PRIME: Prototype-Driven Multimodal Pretraining for Cancer Prognosis with Missing Modalities

arXiv cs.LG / 4/8/2026

💬 OpinionIdeas & Deep AnalysisModels & Research

Key Points

  • PRIME introduces a missing-aware multimodal self-supervised pretraining framework for cancer prognosis that can learn from patient cohorts where histopathology, gene expression, and pathology report modalities are partially missing.
  • The method aligns heterogeneous modality embeddings into a unified token space and uses a shared prototype memory bank to perform latent-space semantic imputation via patient-level consensus retrieval, avoiding reconstruction of raw signals.
  • PRIME trains with two complementary objectives—inter-modality alignment and post-fusion consistency under structured missingness augmentation—to keep representations predictive across arbitrary modality subsets.
  • Experiments on TCGA using label-free pretraining across 32 cancer types show PRIME achieves the best macro-average performance among compared approaches and improves robustness under test-time missingness for multiple survival and event prediction tasks.
  • The approach is described as supporting parameter-efficient and label-efficient downstream adaptation, suggesting practical deployment in fragmented clinical data settings.

Abstract

Multimodal self-supervised pretraining offers a promising route to cancer prognosis by integrating histopathology whole-slide images, gene expression, and pathology reports, yet most existing approaches require fully paired and complete inputs.
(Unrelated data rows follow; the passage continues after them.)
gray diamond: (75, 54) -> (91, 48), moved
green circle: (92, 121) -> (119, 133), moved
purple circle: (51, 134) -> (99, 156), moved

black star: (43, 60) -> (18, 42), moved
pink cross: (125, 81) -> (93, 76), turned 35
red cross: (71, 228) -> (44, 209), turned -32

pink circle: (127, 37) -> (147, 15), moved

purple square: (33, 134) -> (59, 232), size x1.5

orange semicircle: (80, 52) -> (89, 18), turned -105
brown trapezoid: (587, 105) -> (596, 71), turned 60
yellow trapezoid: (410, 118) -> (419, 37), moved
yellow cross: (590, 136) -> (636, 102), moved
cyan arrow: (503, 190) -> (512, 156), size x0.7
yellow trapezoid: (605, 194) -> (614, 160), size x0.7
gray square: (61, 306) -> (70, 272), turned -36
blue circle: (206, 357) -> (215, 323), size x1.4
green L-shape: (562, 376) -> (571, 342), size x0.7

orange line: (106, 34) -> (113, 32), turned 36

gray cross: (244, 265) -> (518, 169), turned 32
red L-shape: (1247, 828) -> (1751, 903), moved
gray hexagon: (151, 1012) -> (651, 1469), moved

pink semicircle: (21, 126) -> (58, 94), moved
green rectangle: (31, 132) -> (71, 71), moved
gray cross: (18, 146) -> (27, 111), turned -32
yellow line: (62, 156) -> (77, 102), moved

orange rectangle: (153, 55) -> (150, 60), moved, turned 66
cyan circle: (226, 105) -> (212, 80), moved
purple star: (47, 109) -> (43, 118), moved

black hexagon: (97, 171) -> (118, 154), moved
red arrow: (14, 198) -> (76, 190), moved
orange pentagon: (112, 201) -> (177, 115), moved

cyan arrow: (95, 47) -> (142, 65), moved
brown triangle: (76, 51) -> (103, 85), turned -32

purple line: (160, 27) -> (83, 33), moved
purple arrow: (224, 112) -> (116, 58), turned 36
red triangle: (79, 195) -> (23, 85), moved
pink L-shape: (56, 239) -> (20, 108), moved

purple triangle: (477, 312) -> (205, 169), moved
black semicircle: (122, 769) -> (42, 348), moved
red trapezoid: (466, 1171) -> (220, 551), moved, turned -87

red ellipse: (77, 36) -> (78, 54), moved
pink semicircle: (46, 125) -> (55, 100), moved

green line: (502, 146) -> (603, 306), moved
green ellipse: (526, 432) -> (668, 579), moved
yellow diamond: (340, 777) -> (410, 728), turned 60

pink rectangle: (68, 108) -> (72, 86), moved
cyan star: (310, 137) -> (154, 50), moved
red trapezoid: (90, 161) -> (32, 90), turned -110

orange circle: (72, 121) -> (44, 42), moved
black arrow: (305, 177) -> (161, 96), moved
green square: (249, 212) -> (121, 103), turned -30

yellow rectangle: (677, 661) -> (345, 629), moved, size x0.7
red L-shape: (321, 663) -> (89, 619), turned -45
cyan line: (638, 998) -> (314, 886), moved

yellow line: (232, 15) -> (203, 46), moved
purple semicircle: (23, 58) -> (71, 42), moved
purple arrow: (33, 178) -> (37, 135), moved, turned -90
In practice, clinical cohorts are fragmented and often miss one or more modalities, limiting both supervised fusion and scalable multimodal pretraining. We propose PRIME, a missing-aware multimodal self-supervised pretraining framework that learns robust and transferable representations from partially observed cohorts. PRIME maps heterogeneous modality embeddings into a unified token space and introduces a shared prototype memory bank for latent-space semantic imputation via patient-level consensus retrieval, producing structurally aligned tokens without reconstructing raw signals. Two complementary pretraining objectives: inter-modality alignment and post-fusion consistency under structured missingness augmentation, jointly learn representations that remain predictive under arbitrary modality subsets. We evaluate PRIME on The Cancer Genome Atlas with label-free pretraining on 32 cancer types and downstream 5-fold evaluation on five cohorts across overall survival prediction, 3-year mortality classification, and 3-year recurrence classification. PRIME achieves the best macro-average performance among all compared methods, reaching 0.653 C-index, 0.689 AUROC, and 0.637 AUROC on the three tasks, respectively, while improving robustness under test-time missingness and supporting parameter-efficient and label-efficient adaptation. These results support missing-aware multimodal pretraining as a practical strategy for prognosis modeling in fragmented clinical data settings.